Designing Multi‑Active Distributed Systems: Overcoming Write Latency and Data Replication Challenges
This article analyzes the architectural impact of cross‑city multi‑active deployments, focusing on data‑layer design, write latency, sharding strategies, replication topologies, and routing considerations to achieve high availability, performance, and scalability in large‑scale distributed systems.
Background
Cross‑city multi‑active (异地多活) is a high‑level design goal for distributed systems whose scale and complexity demand robust high‑availability solutions.

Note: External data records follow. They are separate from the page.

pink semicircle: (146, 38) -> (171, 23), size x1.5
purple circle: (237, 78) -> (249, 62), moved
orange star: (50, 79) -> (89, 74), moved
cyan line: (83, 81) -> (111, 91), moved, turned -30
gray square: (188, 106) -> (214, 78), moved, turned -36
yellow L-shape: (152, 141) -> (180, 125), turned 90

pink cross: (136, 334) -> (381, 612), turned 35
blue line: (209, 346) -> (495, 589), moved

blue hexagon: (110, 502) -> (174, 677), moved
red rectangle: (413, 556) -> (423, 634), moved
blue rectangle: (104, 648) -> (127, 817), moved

Typical three‑tier architectures—access, logic, and data layers—share a common foundation, with the data layer being the critical factor.
Key Challenges
High availability: mitigate node failures with redundancy and rapid recovery.
High performance: support massive concurrent requests with low response latency.

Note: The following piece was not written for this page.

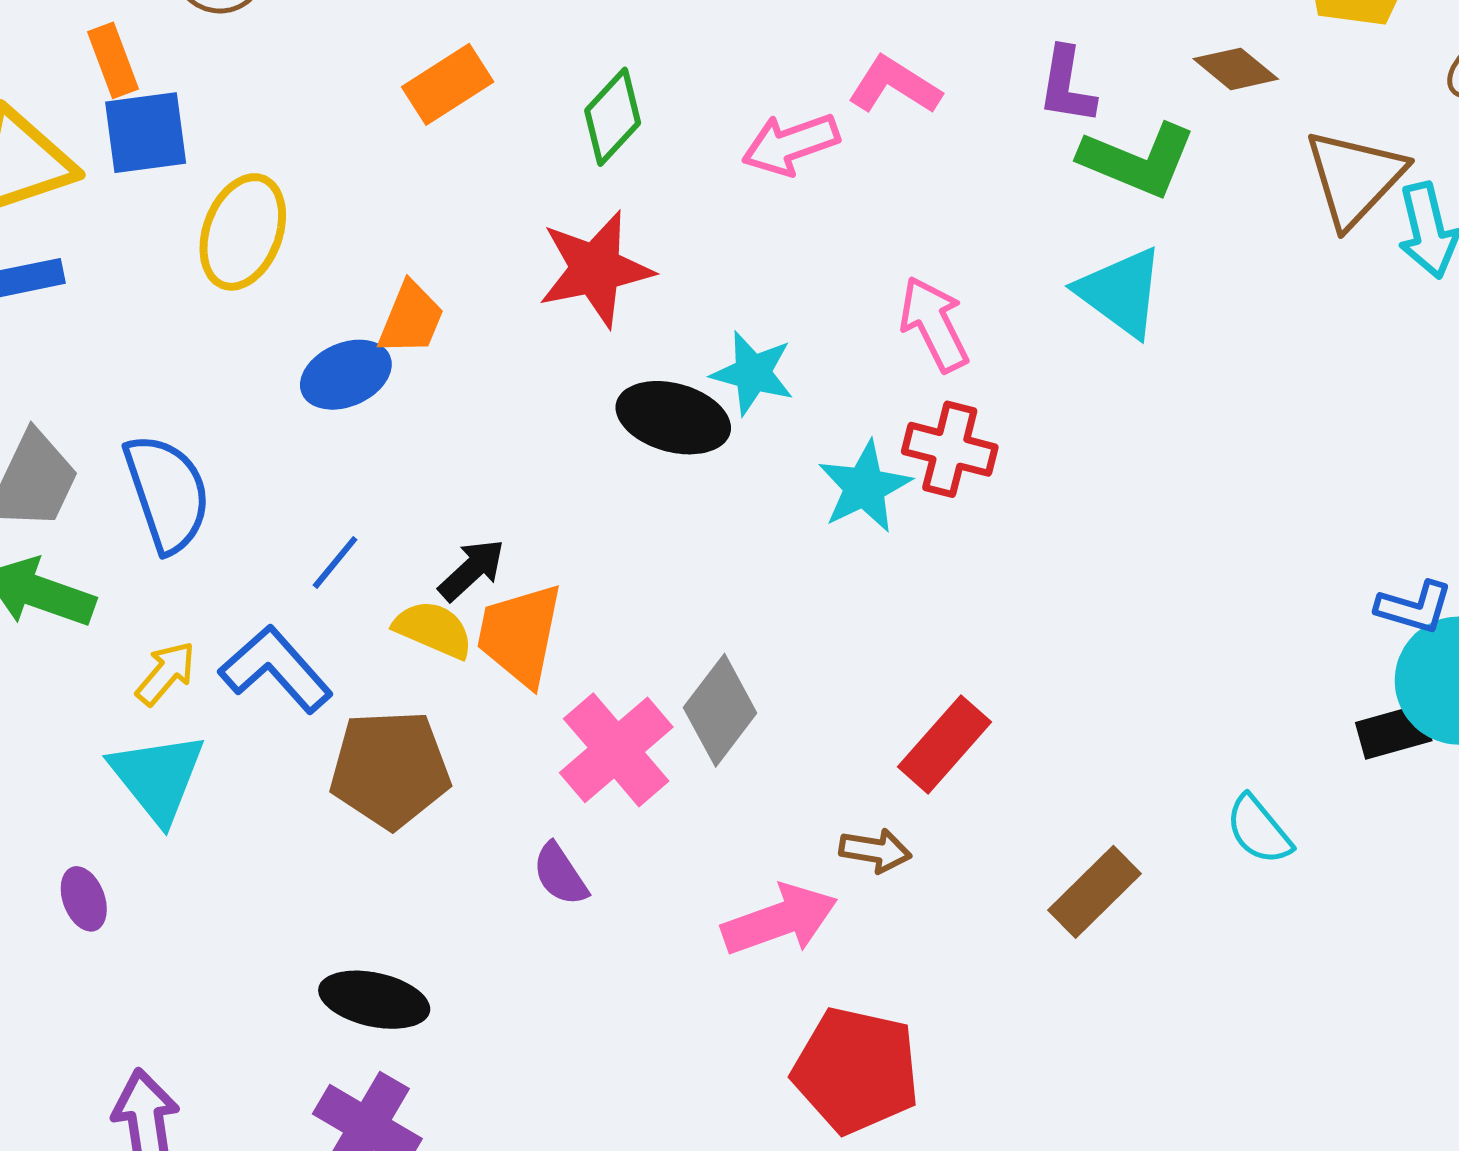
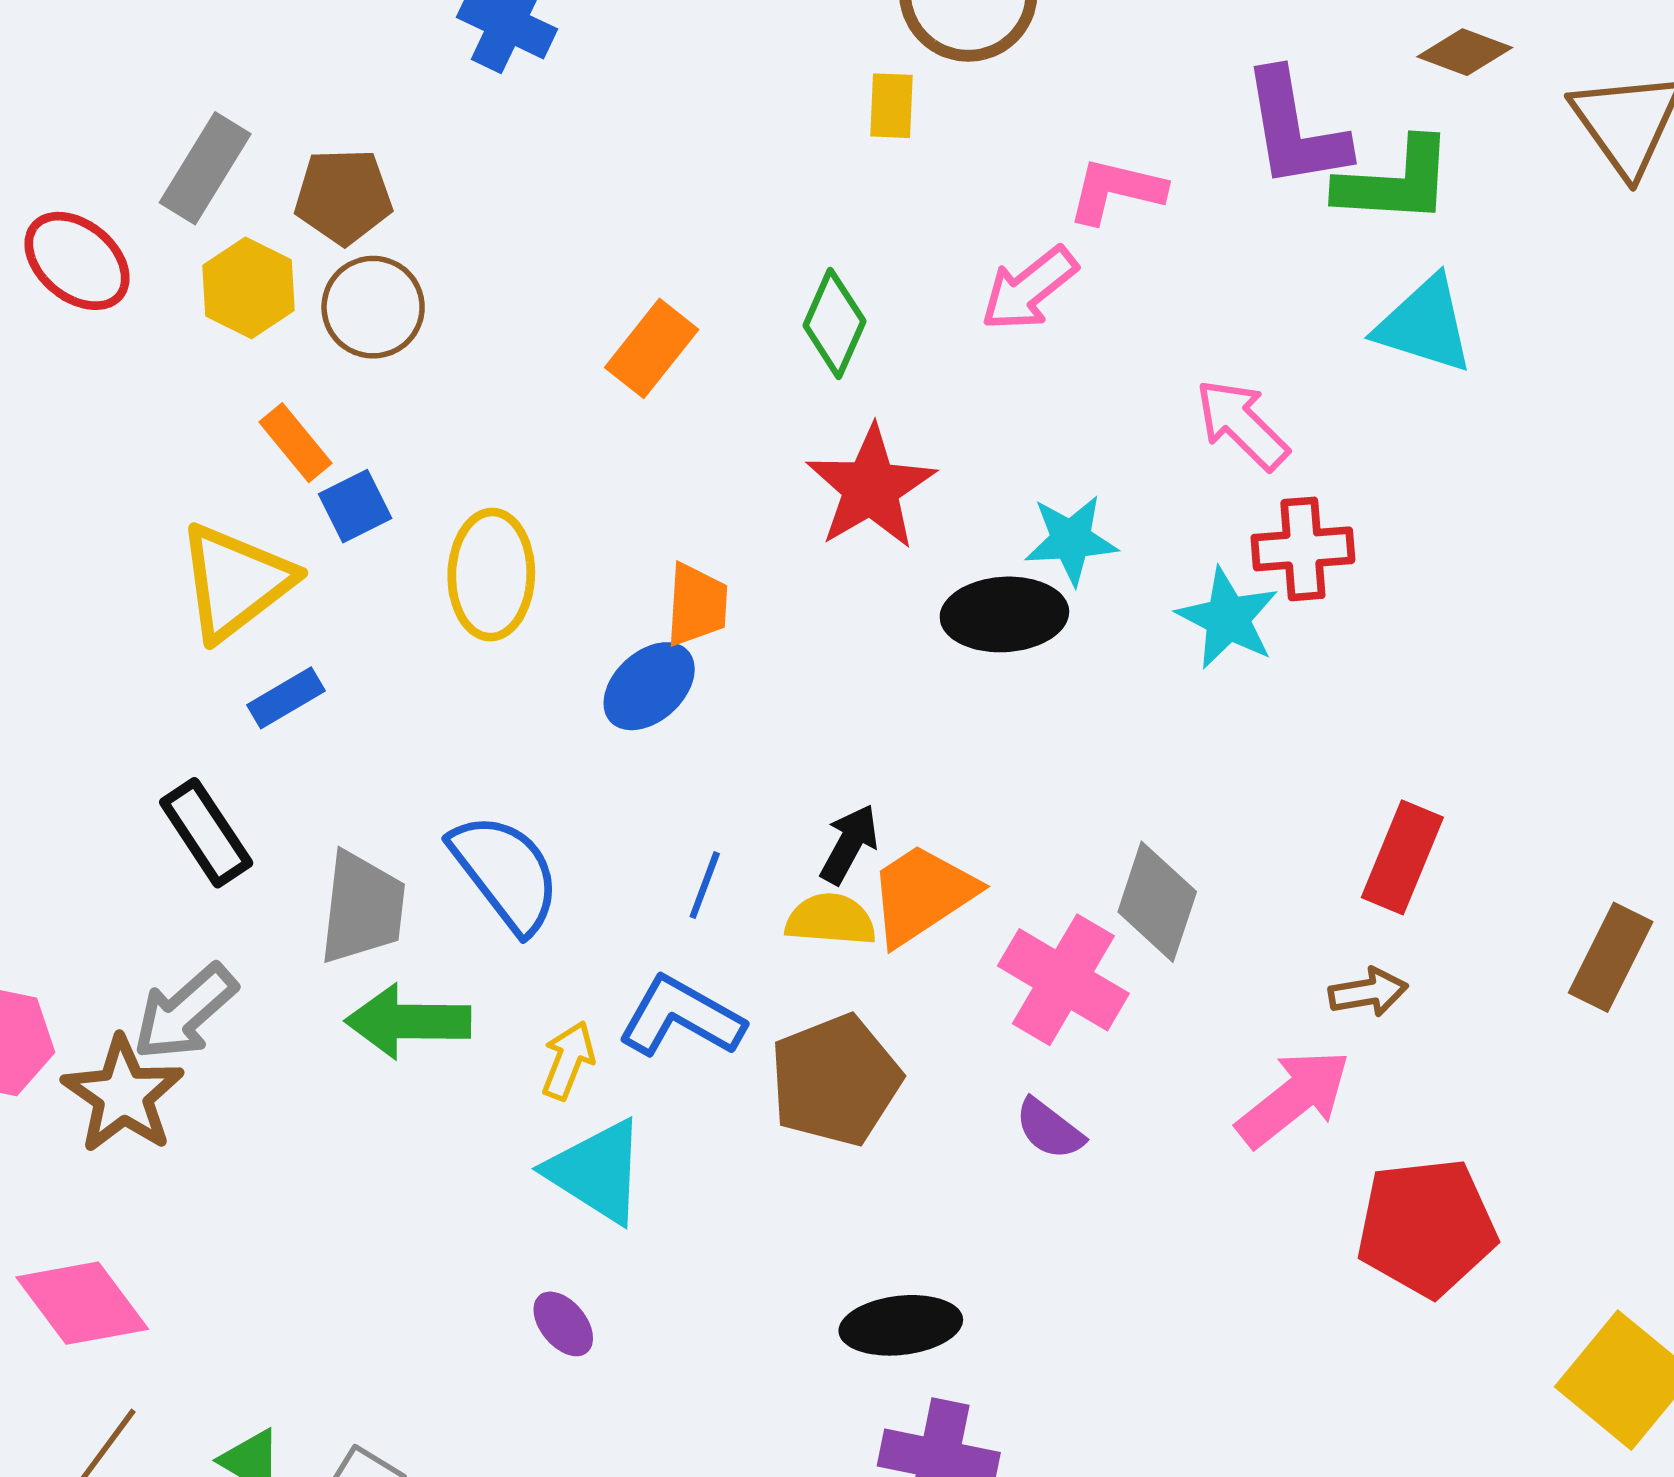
purple L-shape: (1067, 86) -> (1295, 129), size x1.5
blue square: (146, 133) -> (355, 506), size x0.7
orange trapezoid: (520, 635) -> (922, 894), turned 64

Scalability: adapt to evolving business requirements and traffic patterns.
Cost efficiency: balance resource investment against business value.
Security and functionality: protect data integrity while supporting diverse features.
Data‑Layer Focus
The logic layer is stateless and can switch seamlessly, but the data layer must ensure consistency and integrity during failures. Write operations are the bottleneck because they must synchronize data across replicas, whereas reads can be served from any replica.

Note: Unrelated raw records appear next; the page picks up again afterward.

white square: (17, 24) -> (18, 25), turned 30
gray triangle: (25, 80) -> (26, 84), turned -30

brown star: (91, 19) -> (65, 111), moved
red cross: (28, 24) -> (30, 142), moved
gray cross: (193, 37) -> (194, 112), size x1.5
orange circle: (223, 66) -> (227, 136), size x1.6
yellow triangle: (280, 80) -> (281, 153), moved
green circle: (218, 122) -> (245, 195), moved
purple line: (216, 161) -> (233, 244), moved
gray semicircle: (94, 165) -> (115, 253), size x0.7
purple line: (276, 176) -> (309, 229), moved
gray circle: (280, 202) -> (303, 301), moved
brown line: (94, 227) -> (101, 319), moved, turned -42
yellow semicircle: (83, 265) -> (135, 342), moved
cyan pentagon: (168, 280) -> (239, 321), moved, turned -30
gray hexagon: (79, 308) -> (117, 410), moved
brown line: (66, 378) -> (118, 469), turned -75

Write Latency Across Cities
When moving from intra‑datacenter to cross‑city replication, write latency jumps from sub‑millisecond to tens of milliseconds. Typical round‑trip times measured with ping are:
Same data center: ≤0.5 ms.
Same city, different data center: ≤3 ms.
Different cities (e.g., Shenzhen‑Shanghai): ≤30 ms.
At 30 ms, a single write may incur ~60 ms total latency (request + acknowledgment). If a business cannot tolerate multiple such delays, synchronous cross‑city replication becomes impractical.
Mitigation Strategies
Short‑distance synchronous replication: Deploy replicas in nearby cities (e.g., Guangzhou‑Shenzhen, Shanghai‑Hangzhou) where latency is 5‑7 ms, allowing synchronous writes while still not achieving true multi‑active isolation.
Asynchronous replication with geographic sharding: Partition data by user location, write to the nearest shard, and replicate asynchronously. This reduces write latency but introduces potential data loss during disasters.
Sharding Approaches
Large Write Volume Sharding
When write throughput exceeds a single node’s capacity, split data into multiple shards, each with its own write endpoint. Near‑city sharding can also reduce latency.
Isolation Sharding
Separate shards to avoid single points of failure, applying isolation not only to the data layer but also to dependent services and logic layers (often called “unitization”, “SET”, or “striping”).
Replication Topologies
Simple primary‑secondary setups are insufficient for disaster recovery. Common architectures include:
Three‑Site Five‑Center
One primary and four secondaries spread across three cities and five IDC locations. Writes must be persisted to at least three instances (primary + two secondaries) to satisfy quorum.
Three‑Site Three‑Center
Minimal quorum but higher cost and complexity; often avoided.
Same‑City Three‑Center
Used when cross‑city latency is unacceptable; provides local redundancy.
Dual‑Primary Mutual Replication
Both primaries hold full data but only one processes writes at a time, preventing conflicts.
Unsynced Write List
Track writes that have not yet been replicated; reject operations on those keys until synchronization completes, reducing inconsistency at the cost of occasional data loss.
Routing Implications
Global data: Single write point with multiple read replicas; route reads based on proximity (IDC → city → global).
Near‑city sharded data: Route both reads and writes to the shard’s home city to avoid cross‑city write latency.
Cross‑city sharded data: Allow cross‑city synchronous writes but still route requests to the shard’s primary location; a third city may host only backup replicas for quorum.
Design Process
When evaluating architecture options, consider factors such as latency budgets, write volume, fault isolation, resource utilization, and cost. The final design often combines multiple patterns to meet specific business requirements.
Conclusion
Multi‑active architectures require careful balancing of write latency, replication strategy, sharding, and routing. By analyzing latency thresholds, choosing appropriate replication topologies, and applying geographic sharding, architects can achieve high availability and performance while controlling cost and complexity.